The XCOM franchise isn't known for pulling punches, and XCOM 2 is no different. This turn-based tactical game is a meat grinder, and the soldiers you throw against our alien occupiers just happen to be both your most valuable and your most vulnerable assets.

Without skilled troops, humanity is doomed, so here's my best tips for keeping them alive.

Spoiler warning: I've tried to keep things spoiler free, Commander, but if you feel that getting your nose bloodied in your first few games is the best way to experience XCOM then it's best you stop reading now. Be sure to check out our review, where we said that XCOM 2 might be the best XCOM game ever made.

ambush

Lesson 1: The art of the ambush

XCOM 2 introduces a new mechanic called concealment. Most of the time when your troops enter the battlefield, the aliens won't react to them right away. So long as you stay outside of their field of vision, you can maneuver without drawing aggro.

But the aliens will react to the sound of your troops moving, eventually zeroing in on your location. If you stay in one place, best-case scenario is that you've got three turns before the aliens reach you. That means that if you're quick you can slip right past them, but it's much harder than it looks.

Often the best course of action is to plan a hasty ambush.

I like to use my grenadier to kick things off, launching a grenade into a cluster of enemies and doing as much damage as possible. But it wouldn't be a bad idea to use a sharpshooter sometimes — especially at higher ranks.

For best results, stage the rest of your squad with good lines of sight into the kill zone. Have a few in overwatch, ready to fire when the aliens take cover. But also keep a few actions in reserve. Your percentages to hit are much higher when you're not taking a reaction shot, and special abilities often do more damage than a standard attack.

Once you've dealt with that first cluster of enemies, don't expect the rest of the aliens on the map to come running. But once you uncover them, once they step out of the fog of war, you'd best be ready for a fight.

hacking

Lesson 2: Don't hack everything you see

Thanks to the specialist's drone familiar, if you can see it you can hack it. But don't go crazy. Blowing a hack can lose concealment and sometimes even call in reinforcements.

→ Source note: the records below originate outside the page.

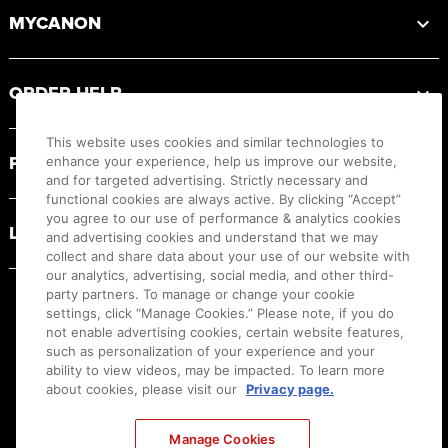
MYCANON
ORDER HELP
This website uses cookies and similar technologies to
PRODUCT RESOURCES
enhance your experience, help us improve our website,
and for targeted advertising. Strictly necessary and
functional cookies are always active. By clicking “Accept”
you agree to our use of performance & analytics cookies
LEGAL
and advertising cookies and understand that we may
collect and share data about your use of our website with
our analytics, advertising, social media, and other third-
party partners. To manage or change your cookie
settings, click “Manage Cookies.” Please note, if you do
not enable advertising cookies, certain website features,
such as personalization of your experience and your
ability to view videos, may be impacted. To learn more
about cookies, please visit our
Privacy page.
Manage Cookies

My personal preference is only to attempt hacks once concealment is lost, and even then I only attempt hacks on robots and turrets. Towers are just too risky.

Lesson 3: Know when fold 'em

When your troops are being overwhelmed, sometimes a tactical withdrawal is the best option. Unlike previous iterations, getting to the choppa has never been easier than it is in XCOM 2. Just hit the button in the upper right-hand corner of the screen and call down Firebrand to pick you up.

Making things even more interesting, roping out of the combat zone is a free action. All you have to do is get your troops inside the nine-square grid and hit option three on the action bar, and they're out of harm's way.

Most of the time, once you've secured the mission objective you'll be assigned a new task: Kill all the aliens on the map. But if the objective is portable and your troops are starting to get picked off, there's no shame in cutting your losses. Get the goods into Firebrand — along with whatever troops are still standing — and get out of Dodge.

XCOM 2 - flamethrower Image: Firaxis Games/2K Games

Lesson 4: Keep moving forward

Nearly every mission in XCOM 2 has a timer, and nearly all of those timers require your troops to be in the right place before the clock winds down.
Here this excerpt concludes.